Can you tell me about Kin & Care’s origin story?
Actually, before Kin & Care I created another brand called Olive & Loom. At our retail store we met Yasmina [Mudarres], who works with Solutions in Hometown Connections. It’s an organization in D.C. and basically, it’s a handful of ladies who made it a mission to help the refugee community in the DMV area. They help them with renting an apartment, furnishing it… When they arrive here, they help them get acclimated to a new life.
I’ve been wanting to help, I’m from Turkey so the whole Middle East conflict is dear to my heart. Through my store I met [Yasmina], as a customer and we got to know each other. I was like, “Oh my goodness, how can I help?” We had coffee and talked about it. She was like, “The best way is to create jobs for them.” Even though these people are well educated, it doesn’t always translate here. If they don’t know english, or if the wives were stay at home moms and they don’t have work experience, it’s hard to get them in front of the right jobs. Getting them jobs, helping them with their resume, figuring out what their passion is, that’s the biggest help because that allows them to flourish on their own.
At a retail store it’s hard to hire them, because some of them don’t have a lot of work experience and some of them don’t know english very well, so it’s a struggle to put them right in front of a customer. But then I thought, at our store we sell tons of candles and I played around with candles as a hobby for a while, so I was familiar with the recipes. My husband and I decided we were going to start a brand, we’re going to start with candles and I’m going to come up with the fragrances and the recipes, then I can teach them the recipes and they can take it from there.
Thanks! It’s relatively new. We started last fall with the branding and packaging. We go to some of the D.C. markets, we do Union Market and some of those events. The selling process is only a few months old. So far, I’m really happy with where we are in D.C. When we sell them at markets directly to the consumer, people really do love the candles. It’s a very clean burning candle, all soy wax, vegan. The packaging stickers sometimes have glues that are made from animal byproducts, we don’t have that. We try to make it a good cause, good candle.
We started doing wholesale a few months ago, it’s a startup by all accounts, but we have accounts in California, Texas, Minnesota, North Dakota and New Jersey. All over. Because of the cause, I didn’t know if this would be politicized. I didn’t know who would respond to it. When we did our branding and marketing strategy, we said, let’s start with the coasts. The more liberal people, more liberal regions, will probably respond more positively to it… But we didn’t really find that to be the case. We’re pretty happy with where we are and where we’re going.
That’s an impressive time line. As a small business owner, were you worried about taking on another small business?
Because of my personality… I’m relatively impulsive. I think that helps me as an entrepreneur because I rarely think about what would happen if this fails. I always think, “This is the best idea, of course it’s going to make it.” Sometimes that doesn’t end up being the case… But I feel like because of my personality, this was a no brainer to me.
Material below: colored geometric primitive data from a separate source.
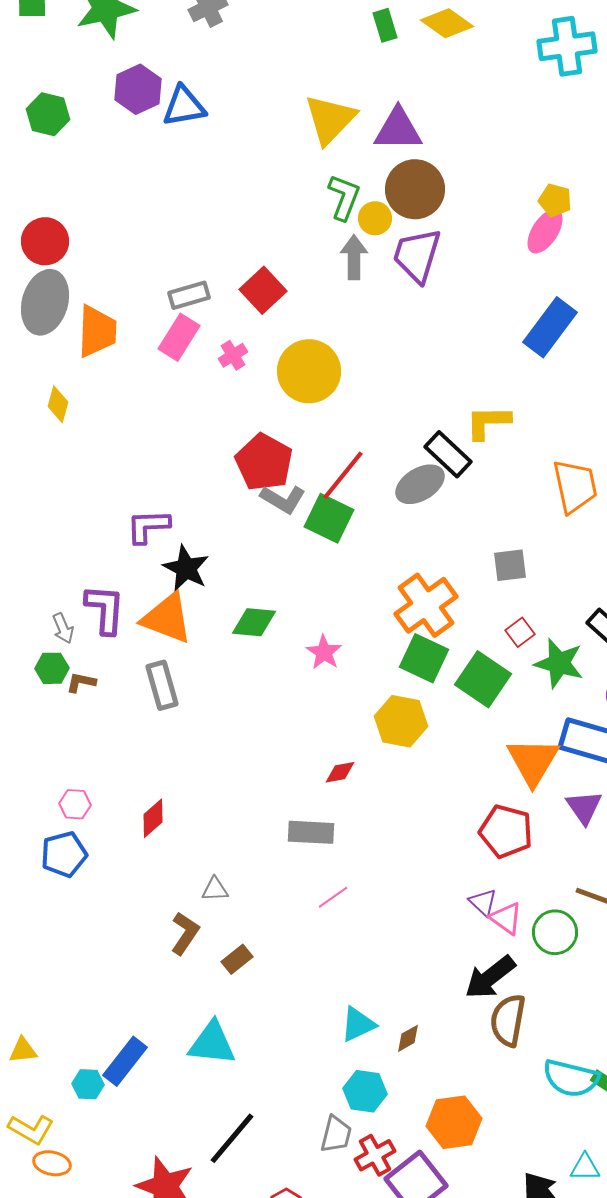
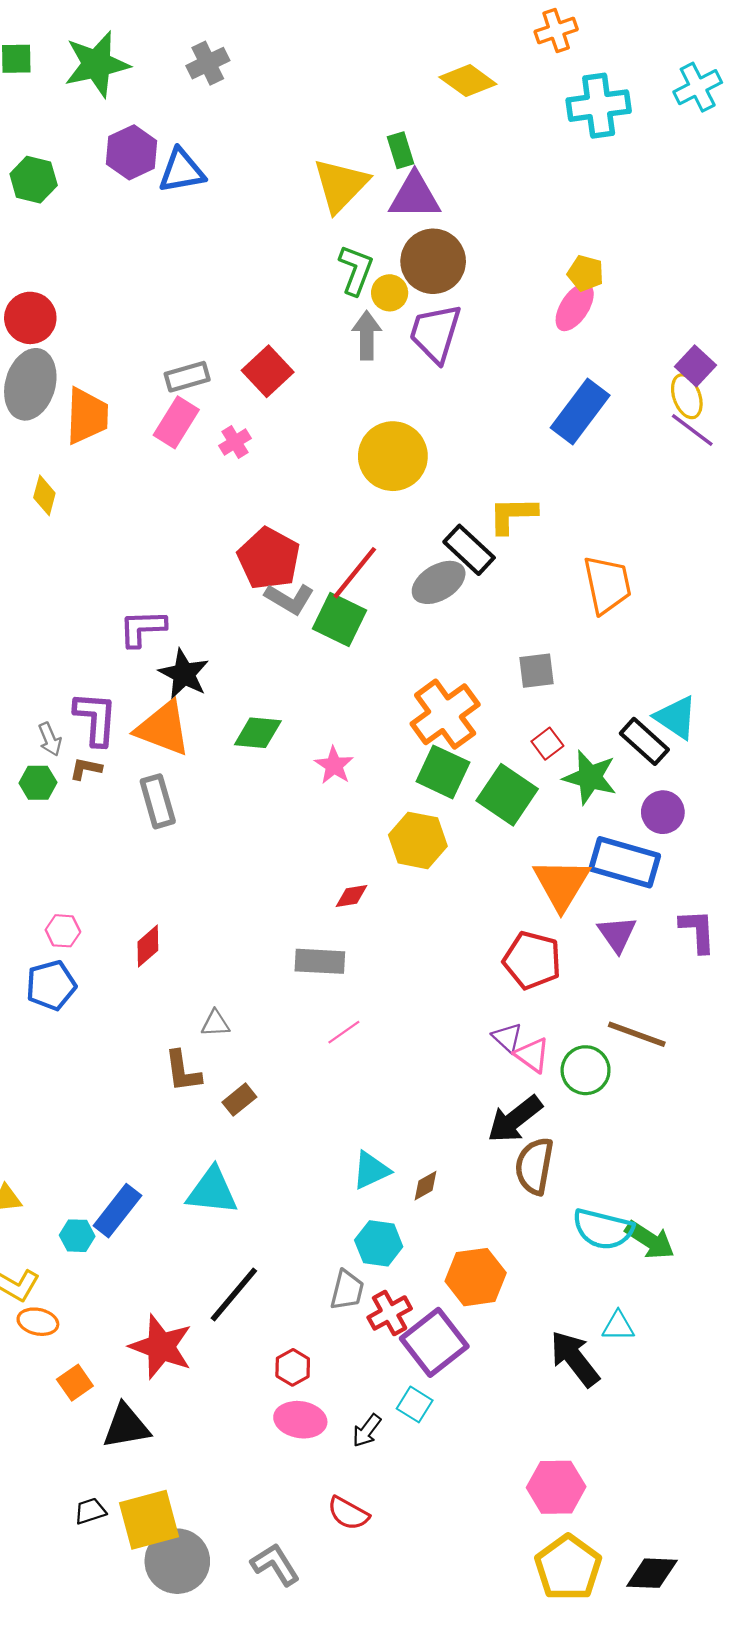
green rectangle: (385, 25) -> (400, 150), moved
yellow circle: (309, 371) -> (393, 456), moved
brown L-shape: (81, 682) -> (86, 769), moved
brown L-shape: (185, 933) -> (183, 1071), turned 138

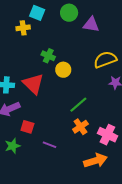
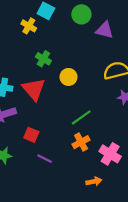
yellow cross: (23, 28) -> (29, 26), turned 32
green cross: (48, 56) -> (43, 59), moved
red square: (27, 127) -> (31, 135), moved
orange arrow: (96, 161) -> (94, 181), size x0.6

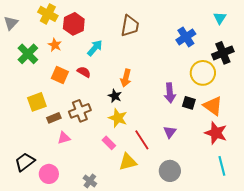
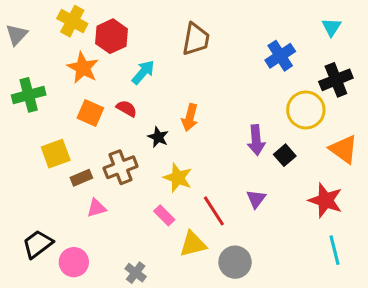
orange star: (55, 45) -> (83, 68), size x1.5
green cross: (28, 54) -> (29, 95), moved, turned 30
black star: (115, 96) -> (158, 137), moved
black square: (189, 103) -> (285, 155), turned 32
orange triangle: (213, 106) -> (344, 149), moved
gray circle: (170, 171) -> (235, 262), moved

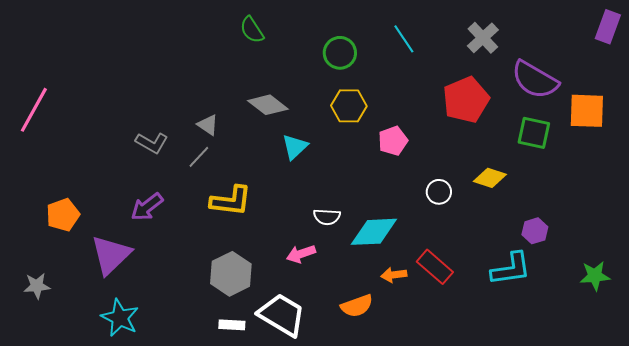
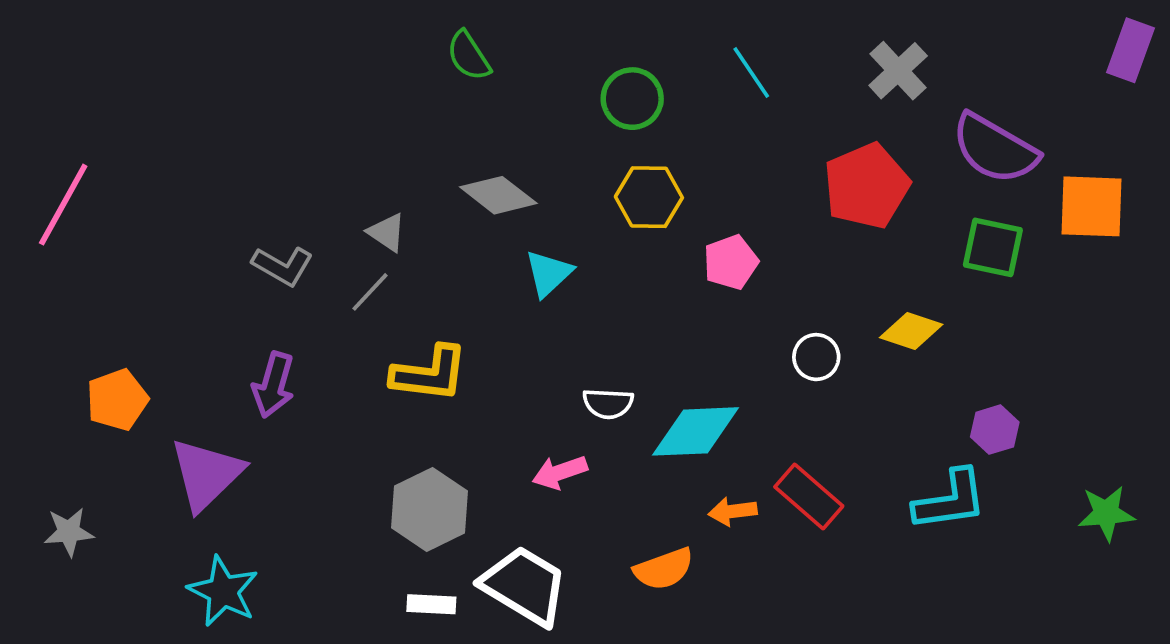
purple arrow: (147, 207) -> (273, 385), turned -36

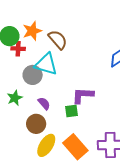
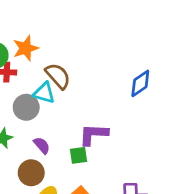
brown semicircle: (58, 40) -> (58, 76), moved
cyan triangle: (46, 64) -> (44, 93), size x0.7

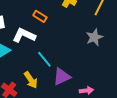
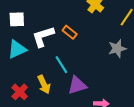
orange rectangle: (40, 16) -> (70, 32), moved
white L-shape: (24, 35) -> (43, 37), turned -50

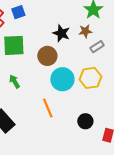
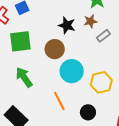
yellow hexagon: (90, 78) -> (101, 82), moved
green arrow: (15, 81) -> (24, 77), size x1.5
black circle: (85, 121) -> (88, 112), moved

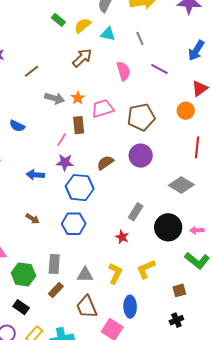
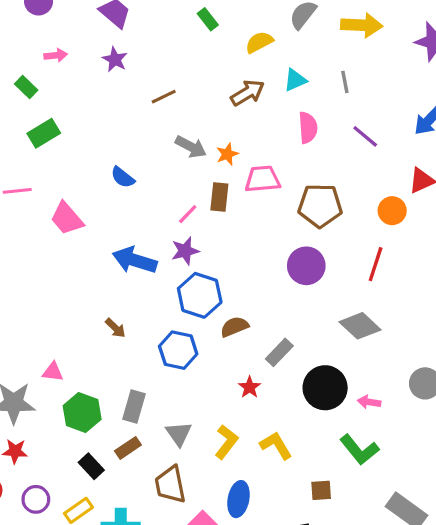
green rectangle: (58, 20) -> (208, 19), moved
cyan triangle: (108, 34) -> (295, 80), moved, turned -49
red line: (197, 147) -> (376, 264), moved
purple star: (65, 162) -> (185, 251), turned -30
brown semicircle: (105, 163) -> (234, 327), moved
blue arrow: (35, 175) -> (135, 260), size x1.5
yellow L-shape: (146, 269) -> (276, 445), turned 70
gray triangle: (85, 275) -> (179, 434), turned 42
black rectangle: (21, 307) -> (91, 466), moved

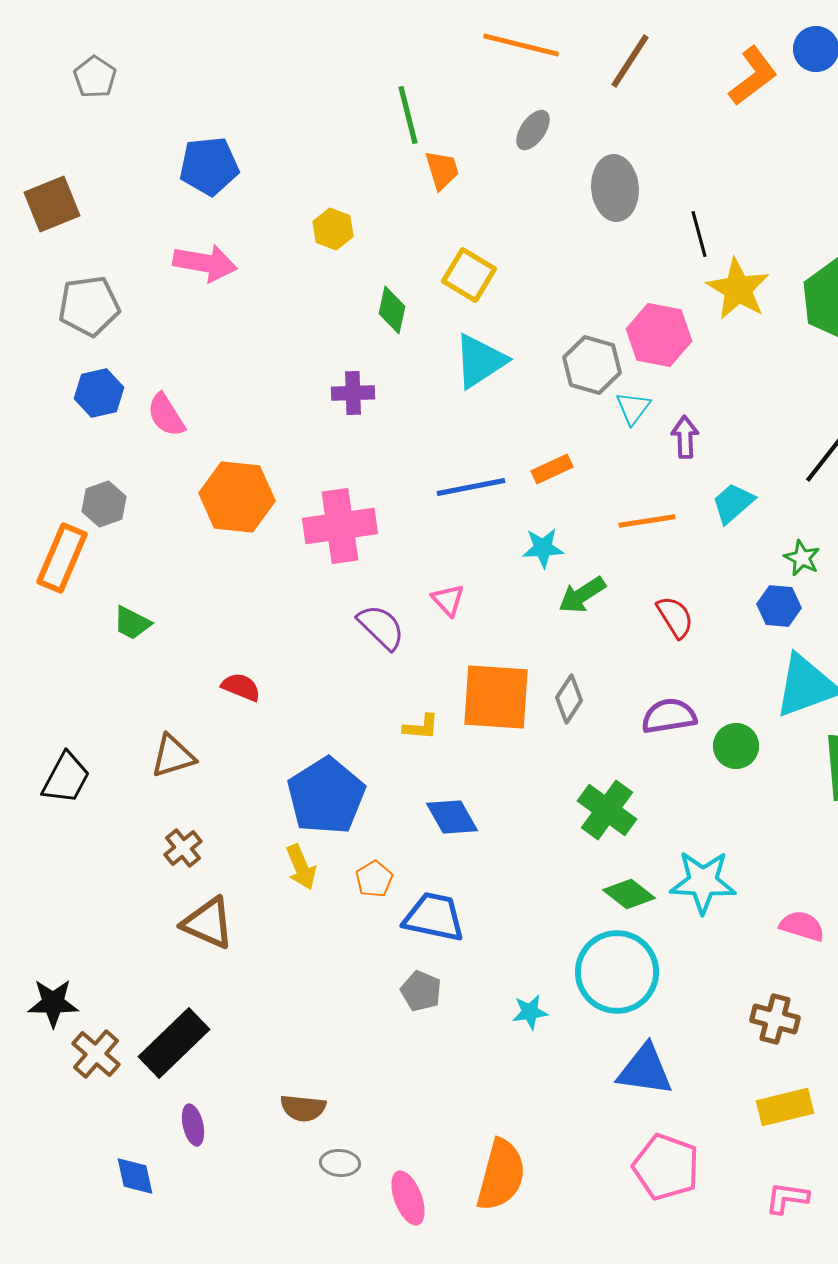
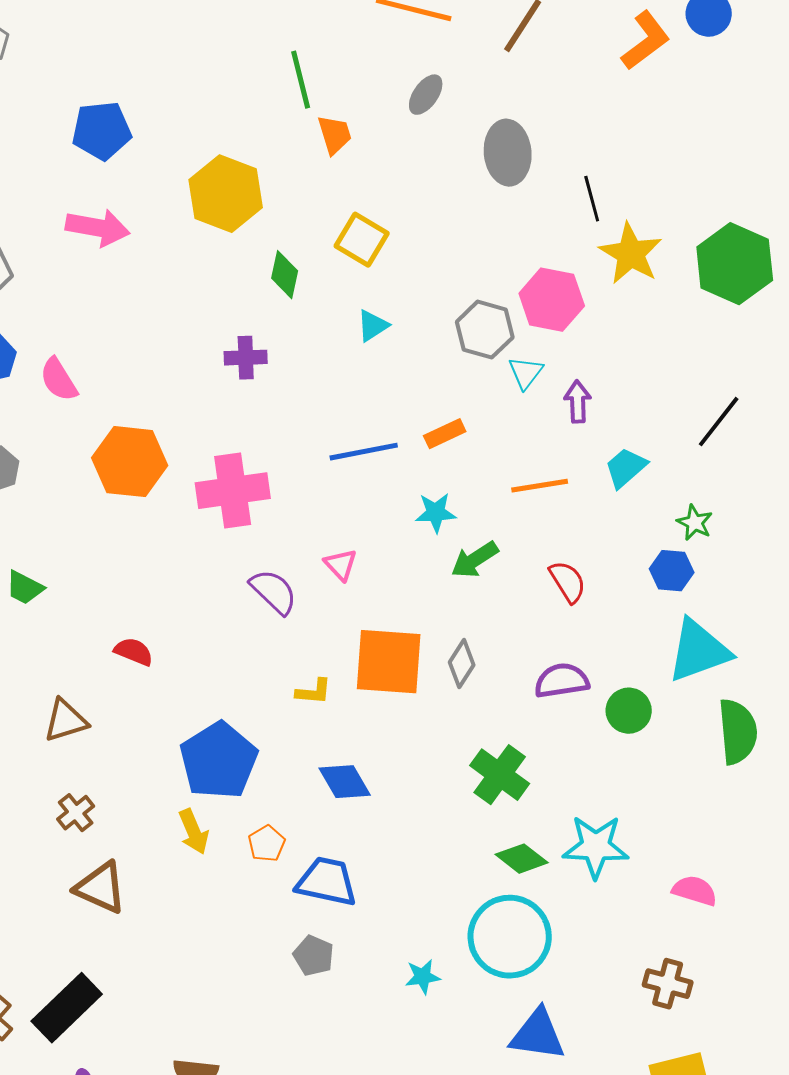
yellow hexagon: (333, 229) -> (226, 194), size x1.8
cyan triangle: (480, 361) -> (373, 326), size x0.6

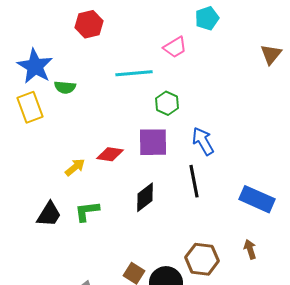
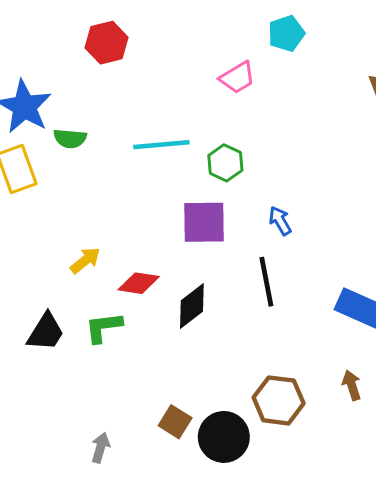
cyan line: (134, 73) -> (161, 145), moved
blue arrow: (203, 141) -> (280, 221), size x0.7
red diamond: (110, 154) -> (139, 283), moved

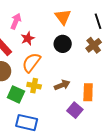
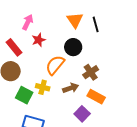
black line: (98, 21) -> (96, 24), moved
brown cross: (94, 45) -> (91, 72), moved
orange semicircle: (31, 63) -> (55, 65), moved
orange rectangle: (88, 92) -> (96, 97), turned -66

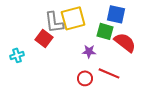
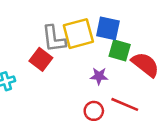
blue square: (116, 14) -> (108, 28), moved

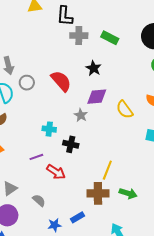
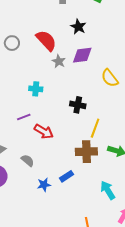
yellow semicircle: (125, 110) -> (110, 78), moved
gray star: (81, 115) -> (59, 61), moved
black cross: (71, 144) -> (78, 105), moved

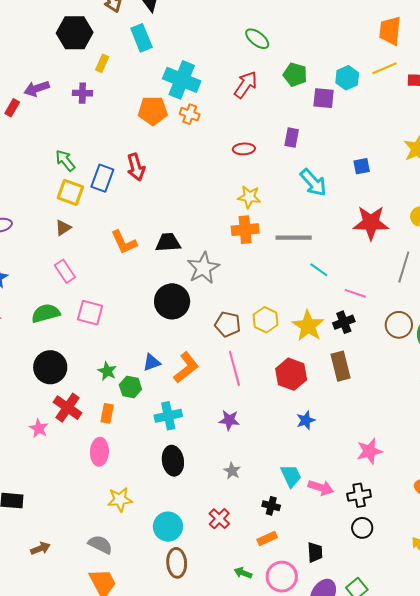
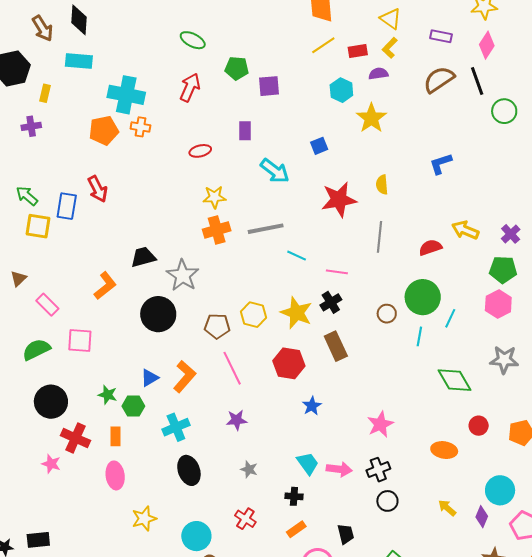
cyan rectangle: (141, 38) -> (79, 61), turned -52
cyan hexagon: (347, 78) -> (341, 90), moved
brown triangle: (63, 228) -> (19, 279), moved
orange L-shape: (124, 242) -> (105, 286), moved, turned -92
brown circle: (399, 325) -> (387, 314), moved, size x0.7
My husband is a little more risk averse. He wanted to take very careful steps and make sure we’re not spread too thin. I think we were able to balance each other in that aspect. I was like, “I know this is going to do well, the concept is great, we’re helping the women.” He had very small detailed questions about the logistics and, “What if we grow too quickly?”
Right now, these candles are made in our basement. We have a workshop, it’s a pretty professional workshop, we have the wax heaters, benches, storage and all of that, but there may come a point when we need more women than our house can handle. Are we ready to make that jump? Things like that. I think there were legitimate concerns, but we made a plan that would work for us. I wasn’t too worried.
How many women do you have working with you right now?
We have five people part time, but we’re looking to hire one of them full time, not just to pour the candles, but to help us with the logistics and almost to manage the operation. We want to create an entrepreneur opportunity for them. This one woman specifically shows a lot of initiative and seems passionate. That’s where we’re headed, we’ll hopefully hire them all full time, but one at a time.
Let’s go back in time a little bit, how did you start your first company, Olive & Loom?
We created Olive & Loom in 2016. Because I’m from Turkey, we thought, “Let’s do an old world meets new world” kind of thing. The goal is to travel and find very traditional old world items from different countries. We started this with Turkey, so we did the Turkish towels because they’re hand loomed. They have a very traditional story from the Ottoman empire. Then we said, “We’re going to make this unique with our own colors,” with how vibrant it is and the packaging. We have expanded our product line pretty extensively. It’s a Mediterranean lifestyle brand.
We had a store in Bethesda, it was pretty small, and we recently closed that store and opened our current store in Pike & Rose. It’s been much better than the Bethesda location. It’s twice the size of that store, it’s more visible and Pike & Rose is up and coming. As far as demographic, our target audience, it’s a much better match here. We’re able to diversify our product a whole lot better than we were able to in the Bethesda location.
Have you always wanted to be an entrepreneur?
Absolutely. I moved to the states when I was 22 for graduate school. I got my bachelors in physics and I moved to the midwest, the University of Iowa, to get a graduate degree in physics. I got my masters, I got my MBA, and then my husband and I moved to the D.C. area. I got a job at NASA and I worked there as a project manager for about eight years. In 2016, I was working at NASA and I liked what I was doing, but it just didn’t feel like a perfect fit. I always wanted to do my own thing. So I thought, I’m going to start Olive & Loom and I’ll just do both of them.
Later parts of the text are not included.